Come sempre mi fidai dei direttore Stagi, che è un vero conoscitore dei ragazzini in arrivo nel grande mondo del professionismo. Lì sul momento ci scambiammo convenevoli, piacere, come va, tu ti rivelasti subito quel ragazzo perbene ed educato che sei, diciamo pure un ventenne d'altri tempi, per dirla in breve.
Da allora, non hai mai tradito le attese. Dopo Basso, ma già durante, ti sei preso in spalla il ciclismo italiano e l'hai tenuto stabilmente là, nella suite imperiale del grande sport. Col trascorrere degli anni, ci hai tempestato di ricordi. Io personalmente, quando si dice Nibali, ti vedo certo strapazzare Froome e Contador sul pavee del Tour, ti vedo certo impallinare tutti giù dal Poggio per vincere la Sanremo, ma più ancora ti vedo e ti fisso nella memoria sulle Tre Cime di Lavaredo, in maglia rosa, posizione di classifica blindata, eppure capace, tu di Messina, tu di sole e di mare, di partire da solo in mezzo alla tormenta, e per tormenta intendo tormenta vera, perchè nevicava di brutto e noialtri con i piumini gelavamo come bastoncini Findus. Lo specifico tre volte, perchè in questo Giro ho visto un tizio mettersi per la prima volta in vita sua, a trent'anni, la maglia rosa, eppure la mattina dopo felicitarsi perchè gli dimezzano la tappa di pianura, a 15 gradi, spiegando pure che fa molto freddo, lui olandese, lui di gelo e di vento.
Lasciamo stare: il solo confronto dovrebbe rimettere al loro posto le cose della storia. Pesarle, definirle. Anche soltanto per comprendere bene che cosa significhi davvero la parola campione, più che altro quando usarla a proposito e quando evitare di spararla a casaccio.

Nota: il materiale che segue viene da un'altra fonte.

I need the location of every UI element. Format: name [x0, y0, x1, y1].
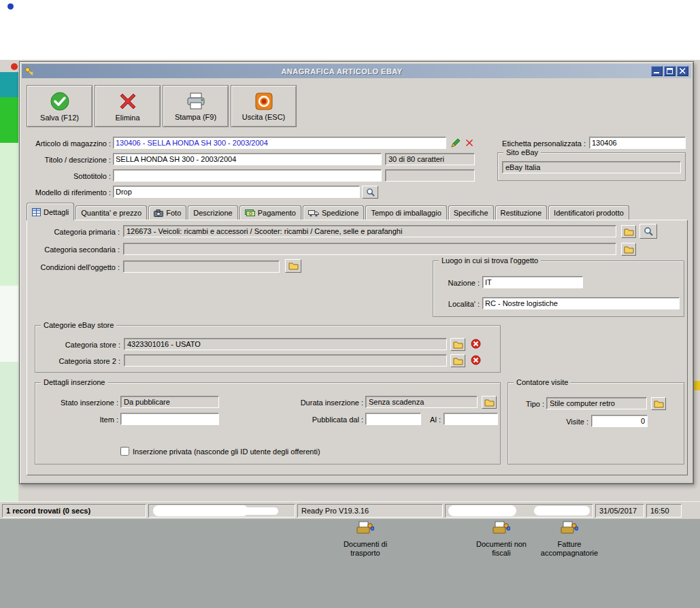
exit-button[interactable]: Uscita (ESC): [231, 85, 297, 127]
categoria-secondaria-label: Categoria secondaria :: [31, 246, 120, 254]
durata-inserzione-label: Durata inserzione :: [275, 399, 363, 407]
pubblicata-dal-input[interactable]: [365, 413, 421, 425]
stato-inserzione-label: Stato inserzione :: [39, 399, 118, 407]
categoria-primaria-label: Categoria primaria :: [38, 228, 120, 237]
tab-descrizione[interactable]: Descrizione: [188, 205, 237, 220]
folder-icon: [453, 341, 463, 349]
fragment-teal: [0, 72, 18, 97]
tab-specifiche-label: Specifiche: [454, 209, 488, 217]
categoria-store-delete-icon[interactable]: [471, 339, 481, 349]
titolo-input[interactable]: [113, 153, 382, 165]
tab-identificatori-prodotto[interactable]: Identificatori prodotto: [548, 205, 629, 220]
bullet-dot: [7, 3, 14, 10]
sito-ebay-group: Sito eBay eBay Italia: [497, 152, 686, 181]
delete-button[interactable]: Elimina: [95, 85, 161, 127]
fragment-red-dot: [11, 63, 18, 70]
shortcut-documenti-di-trasporto[interactable]: Documenti di trasporto: [333, 521, 398, 558]
clear-article-icon[interactable]: [465, 139, 473, 147]
key-icon: [24, 67, 34, 76]
money-icon: [245, 209, 255, 217]
tipo-label: Tipo :: [512, 400, 544, 409]
exit-button-label: Uscita (ESC): [242, 113, 286, 121]
maximize-button[interactable]: [664, 66, 676, 76]
background-fragments-right: [694, 60, 700, 501]
status-time: 16:50: [646, 504, 682, 518]
tab-dettagli[interactable]: Dettagli: [27, 203, 74, 220]
background-fragments-left: [0, 60, 18, 501]
tab-tempo-di-imballaggio[interactable]: Tempo di imballaggio: [365, 205, 446, 220]
categoria-primaria-search-button[interactable]: [639, 224, 657, 239]
fragment-white: [0, 286, 18, 362]
tipo-folder-button[interactable]: [651, 397, 666, 410]
durata-folder-button[interactable]: [482, 396, 497, 409]
status-panel-redacted-2: [445, 504, 593, 518]
item-input[interactable]: [120, 413, 219, 425]
minimize-button[interactable]: [651, 66, 663, 76]
tab-specifiche[interactable]: Specifiche: [448, 205, 494, 220]
folder-icon: [453, 357, 463, 365]
al-input[interactable]: [444, 413, 498, 425]
tab-descrizione-label: Descrizione: [193, 209, 232, 217]
categoria-store2-folder-button[interactable]: [450, 354, 465, 367]
categoria-store2-delete-icon[interactable]: [471, 355, 481, 365]
categoria-secondaria-folder-button[interactable]: [621, 243, 636, 256]
screen: ANAGRAFICA ARTICOLO EBAY Salva (F12) Eli…: [0, 0, 700, 608]
durata-inserzione-field: Senza scadenza: [365, 396, 478, 408]
fragment-green: [0, 97, 18, 143]
mdi-desktop: Documenti di trasporto Documenti non fis…: [0, 519, 700, 608]
status-bar: 1 record trovati (0 secs) Ready Pro V19.…: [0, 501, 700, 519]
categoria-store-folder-button[interactable]: [450, 338, 465, 351]
nazione-input[interactable]: [482, 276, 583, 288]
tab-restituzione[interactable]: Restituzione: [495, 205, 548, 220]
modello-input[interactable]: [113, 186, 360, 198]
camera-icon: [154, 209, 163, 217]
save-button-label: Salva (F12): [40, 114, 79, 122]
status-panel-redacted-1: [148, 504, 295, 518]
articolo-label: Articolo di magazzino :: [25, 139, 111, 148]
tab-identificatori-label: Identificatori prodotto: [554, 209, 624, 217]
modello-search-button[interactable]: [362, 186, 378, 199]
save-button[interactable]: Salva (F12): [27, 85, 93, 127]
tab-spedizione[interactable]: Spedizione: [303, 205, 364, 220]
shortcut-fatture-accompagnatorie[interactable]: Fatture accompagnatorie: [537, 521, 602, 558]
condizioni-folder-button[interactable]: [285, 259, 301, 273]
tab-foto[interactable]: Foto: [148, 205, 186, 220]
table-grid-icon: [32, 208, 41, 216]
sottotitolo-input[interactable]: [113, 169, 382, 182]
tipo-field: Stile computer retro: [546, 397, 647, 409]
documents-icon: [493, 521, 510, 537]
status-records: 1 record trovati (0 secs): [2, 504, 146, 518]
dettagli-inserzione-group-label: Dettagli inserzione: [41, 377, 108, 387]
edit-pencil-icon[interactable]: [450, 137, 461, 148]
categoria-primaria-folder-button[interactable]: [621, 225, 636, 238]
sito-ebay-item[interactable]: eBay Italia: [502, 161, 681, 173]
articolo-input[interactable]: [113, 137, 446, 149]
contatore-visite-group-label: Contatore visite: [514, 377, 571, 387]
etichetta-input[interactable]: [589, 137, 686, 149]
shortcut-documenti-non-fiscali[interactable]: Documenti non fiscali: [469, 521, 534, 558]
tab-tempo-label: Tempo di imballaggio: [371, 209, 441, 217]
titolo-counter: 30 di 80 caratteri: [385, 153, 475, 165]
tab-pagamento[interactable]: Pagamento: [239, 205, 301, 220]
visite-input[interactable]: [591, 415, 648, 427]
documents-icon: [356, 521, 374, 537]
dialog-title: ANAGRAFICA ARTICOLO EBAY: [34, 67, 650, 75]
redaction-blob: [448, 505, 516, 516]
tab-strip: Dettagli Quantita' e prezzo Foto Descriz…: [27, 202, 631, 220]
redaction-blob: [231, 507, 278, 515]
luogo-group: Luogo in cui si trova l'oggetto Nazione …: [433, 260, 684, 317]
shortcut-label: Documenti di trasporto: [333, 540, 398, 558]
localita-input[interactable]: [482, 297, 680, 309]
redaction-blob: [534, 506, 590, 516]
tab-dettagli-label: Dettagli: [44, 208, 69, 216]
luogo-group-label: Luogo in cui si trova l'oggetto: [439, 256, 541, 265]
tab-foto-label: Foto: [166, 209, 181, 217]
delete-x-icon: [118, 91, 138, 112]
dialog-titlebar[interactable]: ANAGRAFICA ARTICOLO EBAY: [22, 64, 691, 78]
print-button[interactable]: Stampa (F9): [163, 85, 229, 127]
inserzione-privata-checkbox[interactable]: [120, 447, 129, 456]
sottotitolo-label: Sottotitolo :: [25, 172, 111, 181]
tab-quantita-e-prezzo[interactable]: Quantita' e prezzo: [76, 205, 147, 220]
dialog-anagrafica-articolo-ebay: ANAGRAFICA ARTICOLO EBAY Salva (F12) Eli…: [19, 61, 694, 484]
close-button[interactable]: [677, 66, 688, 76]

Tu, caro Nibali, anche in questo momento resti un campione vero. Lo sarai sempre. Naturalmente non sappiamo se tornerai ancora un campione che vince. Vorrei tanto fidarmi nuovamente del direttore Stagi, convintissimo che questa sia solo un'annata maledetta, una brutta parentesi nella tua lunga corsa, ma poi guardo l'età, penso ad Eraclito, e allora mi vengono i pensieri.
In ogni caso, non è neppure giusto portarsi avanti. La cosa che conta davvero è che tu ti sia dimostrato campione persino nel momento più cupo. Non ti sei arrampicato sui vetri, non hai cercato scuse facili, hai semplicemente guardato in faccia la verità e non sei scappato di lato: “Niente da fare, questi vanno più forte”. Punto. E' qualcosa che ricorda molto la dignità.
E allora, lascia che ti salutiamo tutti quanti partendo proprio da qui, dal modo nobile e decoroso di perdere. Lo sappiamo, perdere può essere anche più difficile che vincere. C'è un modo solo per uscirne: essere se stessi sempre. Quando lanciano i fiori, quando lanciano i pomodori. Nel bene e nel male.
Certo è molto complicato. Ma bisogna provarci. Bisogna riuscirci. Per quello che vale la mia opinione: perdendo a questo modo, tu stai cominciando a riuscirci.